Sixty-three steps later, she stood before the heavy oak doors of the Order.
It was, she thought, aptly named. The symmetry, the order of it was so precise as to be forbidding. It looked unnatural, and Gwyn felt a chill that had nothing to do with the night air. A huge, square building, it seemed to be carved out of the living rock. It was grey, like the surrounding stone, with a flat façade, and windows that were thin, secretive slits. Five towers rose into the charcoal-coloured sky, their domed roofs tapering into skeletal spires that looked as though they might snap in the next strong wind. But there was no wind, just a heavy blanket of silence and cold like the air of a mausoleum.
Gwyn placed her hand on the doorknocker. It was shaped like a demon of the ancient world, and so cold that she drew her hand back at the first touch. The knocker itself sat in the creature's ghastly, gaping mouth, which seemed to drip fire in the light of the lantern. Fighting revulsion, she lifted the brass ring, and let it fall.
The sound rang hollow in the still air. There was no answering cry, no sound of footsteps on stone. All was silent. The demon's belligerent eyes followed her as she took a step back, and waited.
Time passed, and there was no movement from within the Order. Gwyn began to grow agitated. She raised her hand a second time to the doorknocker.
A gust of warm air blew across her fingers. For one irrational moment, she thought it was the creature's hot breath.
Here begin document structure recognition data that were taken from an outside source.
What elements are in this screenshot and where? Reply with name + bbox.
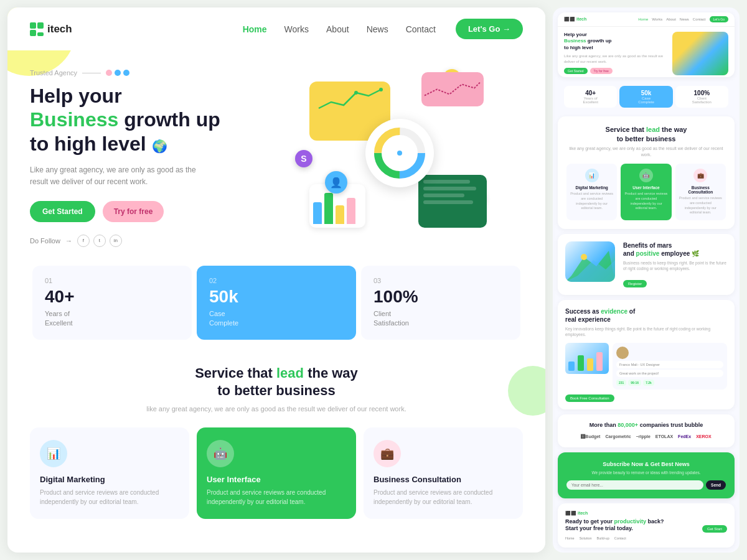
nav-link-home: Home xyxy=(243,24,267,34)
footer-link-contact[interactable]: Contact xyxy=(614,536,626,540)
get-started-button[interactable]: Get Started xyxy=(30,201,95,222)
service-title-ui: User Interface xyxy=(207,475,346,484)
dot-blue2 xyxy=(123,70,129,76)
social-icon-2[interactable]: t xyxy=(93,235,106,247)
donut-chart xyxy=(365,119,434,187)
subscribe-email-input[interactable] xyxy=(566,480,703,490)
nav-item-about[interactable]: About xyxy=(326,24,349,35)
service-icon-marketing: 📊 xyxy=(40,440,67,467)
service-card-ui: 🤖 User Interface Product and service rev… xyxy=(197,427,356,519)
footer-link-buildup[interactable]: Build-up xyxy=(597,536,609,540)
nav-link-about: About xyxy=(326,24,349,34)
mini-nav-contact: Contact xyxy=(693,17,706,21)
trust-logos: 🅱Budget Cargometric ~ripple ETOLAX FedEx… xyxy=(565,433,727,440)
mini-stat-3: 100% ClientSatisfaction xyxy=(675,86,728,108)
mini-stat-1: 40+ Years ofExcellent xyxy=(564,86,617,108)
stat-label-1: Years of Excellent xyxy=(45,309,179,329)
service-title-consultation: Business Consultation xyxy=(374,475,513,484)
nav-item-works[interactable]: Works xyxy=(284,24,309,35)
evidence-chat: Franco Mali - UX Designer Great work on … xyxy=(613,343,727,390)
services-title-part2: the way xyxy=(304,365,358,381)
nav-item-news[interactable]: News xyxy=(367,24,388,35)
svg-point-1 xyxy=(379,88,383,91)
nav-link-contact: Contact xyxy=(406,24,436,34)
social-icon-1[interactable]: f xyxy=(77,235,90,247)
mini-hero-text: Help yourBusiness growth upto high level… xyxy=(564,32,669,75)
footer-content: Ready to get your productivity back?Star… xyxy=(565,518,727,540)
nav-item-contact[interactable]: Contact xyxy=(406,24,436,35)
mini-hero: Help yourBusiness growth upto high level… xyxy=(558,27,735,77)
get-start-button[interactable]: Get Start xyxy=(702,525,727,533)
social-icon-3[interactable]: in xyxy=(110,235,122,247)
mini-services-card: Service that lead the wayto better busin… xyxy=(558,116,735,229)
mini-svc-title-consult: Business Consultation xyxy=(679,185,722,194)
mini-service-marketing: 📊 Digital Marketing Product and service … xyxy=(566,164,617,220)
hero-title-line3: to high level xyxy=(30,133,152,155)
logo-sq4 xyxy=(37,32,44,36)
service-desc-ui: Product and service reviews are conducte… xyxy=(207,488,346,506)
evidence-title: Success as evidence ofreal experience xyxy=(565,307,727,324)
footer-mini-logo: ⬛⬛ itech xyxy=(565,511,727,516)
evidence-card: Success as evidence ofreal experience Ke… xyxy=(558,300,735,409)
chat-stat-1: 231 xyxy=(616,380,626,386)
nav-item-home[interactable]: Home xyxy=(243,24,267,35)
try-free-button[interactable]: Try for free xyxy=(103,201,164,222)
footer-link-solution[interactable]: Solution xyxy=(580,536,592,540)
service-desc-marketing: Product and service reviews are conducte… xyxy=(40,488,179,506)
hero-buttons: Get Started Try for free xyxy=(30,201,276,222)
mini-stat-2: 50k CaseComplete xyxy=(619,86,672,108)
svg-rect-14 xyxy=(596,352,603,371)
chart-card-dark-green xyxy=(418,175,487,228)
subscribe-send-button[interactable]: Send xyxy=(706,480,726,490)
mini-svc-icon-consult: 💼 xyxy=(693,169,707,182)
navbar: itech Home Works About News Contact Let'… xyxy=(7,7,545,50)
mini-hero-desc: Like any great agency, we are only as go… xyxy=(564,54,669,64)
hero-title-green: Business xyxy=(30,108,118,131)
badge-divider xyxy=(82,73,101,73)
footer-title: Ready to get your productivity back?Star… xyxy=(565,518,697,533)
mini-svc-title-marketing: Digital Marketing xyxy=(570,185,613,190)
logo[interactable]: itech xyxy=(30,22,72,36)
services-grid: 📊 Digital Marketing Product and service … xyxy=(30,427,523,519)
mini-try-free: Try for free xyxy=(590,68,613,74)
services-section: Service that lead the way to better busi… xyxy=(7,350,545,529)
social-icons: f t in xyxy=(77,235,122,247)
stat-label-3: Client Satisfaction xyxy=(374,309,508,329)
hero-illustration: ↑ + S ↓ xyxy=(276,63,523,237)
benefits-img xyxy=(565,241,615,282)
evidence-chart-svg xyxy=(565,343,609,374)
mini-preview-card: ⬛⬛ itech Home Works About News Contact L… xyxy=(558,12,735,77)
stat-num-label-3: 03 xyxy=(374,277,508,284)
book-consultation-button[interactable]: Book Free Consultation xyxy=(565,394,614,402)
subscribe-card: Subscribe Now & Get Best News We provide… xyxy=(558,452,735,498)
mini-hero-illustration xyxy=(672,32,728,75)
mini-stats: 40+ Years ofExcellent 50k CaseComplete 1… xyxy=(558,82,735,111)
services-title-line2: to better business xyxy=(217,383,335,398)
stat-value-1: 40+ xyxy=(45,287,179,307)
lets-go-button[interactable]: Let's Go → xyxy=(456,19,523,39)
chart-card-pink xyxy=(421,72,484,106)
mini-nav-about: About xyxy=(666,17,676,21)
list-item-4 xyxy=(423,200,473,204)
chat-stat-3: 7.2k xyxy=(643,380,654,386)
follow-arrow: → xyxy=(65,237,72,245)
footer-link-home[interactable]: Home xyxy=(565,536,575,540)
mini-logo: ⬛⬛ itech xyxy=(564,17,586,22)
stat-label-2: Case Complete xyxy=(209,309,344,329)
service-card-consultation: 💼 Business Consultation Product and serv… xyxy=(364,427,523,519)
chat-msg-1: Franco Mali - UX Designer xyxy=(616,361,723,368)
hero-section: Trusted Agency Help your Business growth… xyxy=(7,50,545,256)
chat-stat-2: 99:16 xyxy=(628,380,641,386)
trusted-dots xyxy=(106,70,129,76)
mini-stat-lbl-1: Years ofExcellent xyxy=(569,96,612,104)
mini-hero-title: Help yourBusiness growth upto high level xyxy=(564,32,669,51)
stat-num-label-1: 01 xyxy=(45,277,179,284)
stat-card-3: 03 100% Client Satisfaction xyxy=(361,266,520,340)
trust-card: More than 80,000+ companies trust bubble… xyxy=(558,414,735,447)
benefits-desc: Business needs to keep things right. Be … xyxy=(623,260,727,271)
follow-label: Do Follow xyxy=(30,237,60,245)
mini-service-consult: 💼 Business Consultation Product and serv… xyxy=(675,164,726,220)
evidence-desc: Key innovations keep things right. Be po… xyxy=(565,326,727,337)
register-button[interactable]: Register xyxy=(623,280,647,287)
trust-logo-cargometric: Cargometric xyxy=(605,433,631,440)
A foolish notion, to be sure.
And then the light died.
She stood in total darkness, blacker than the deepest pitch. Instantly, every sound was magnified, every hair on her body alive and tingling. Panic locked its fingers around her heart and would not let go. A scream bubbled to the surface and split the frozen air.
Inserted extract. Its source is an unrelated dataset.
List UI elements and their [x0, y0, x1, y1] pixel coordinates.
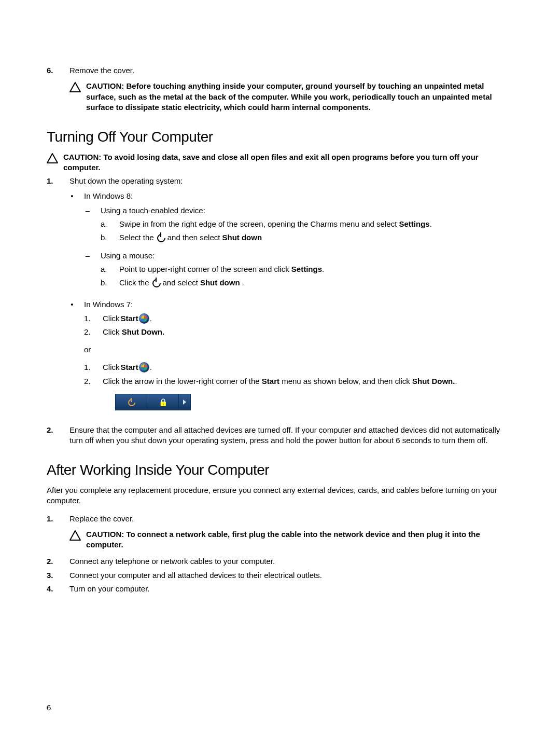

She pounded on the unresponsive door, again and again, tears streaming down her ashen cheeks. She beat at the oak until her hands wept blood from between her clenched fingers, driven by a primal, animalistic terror that was unrelenting. The malevolent dark was all around her, on top of her, pressing down, layer upon layer. She was sinking in it, being buried alive, and she could not breathe. She swooned, and fell onto the stone step, folding like a string of paper dolls.
She barely even registered when the door, hinges crying, swung open. A pale, cadaverous woman stood in the entranceway, holding a single, bare candle. She looked at Gwyn, crumpled in the doorway like a wilted flower, with barely-concealed contempt.
The woman took her by the arm, and pulled her roughly across the threshold, into the cold, hungry mouth of the Order that gaped menacingly in the darkness. The doors swung shut behind her.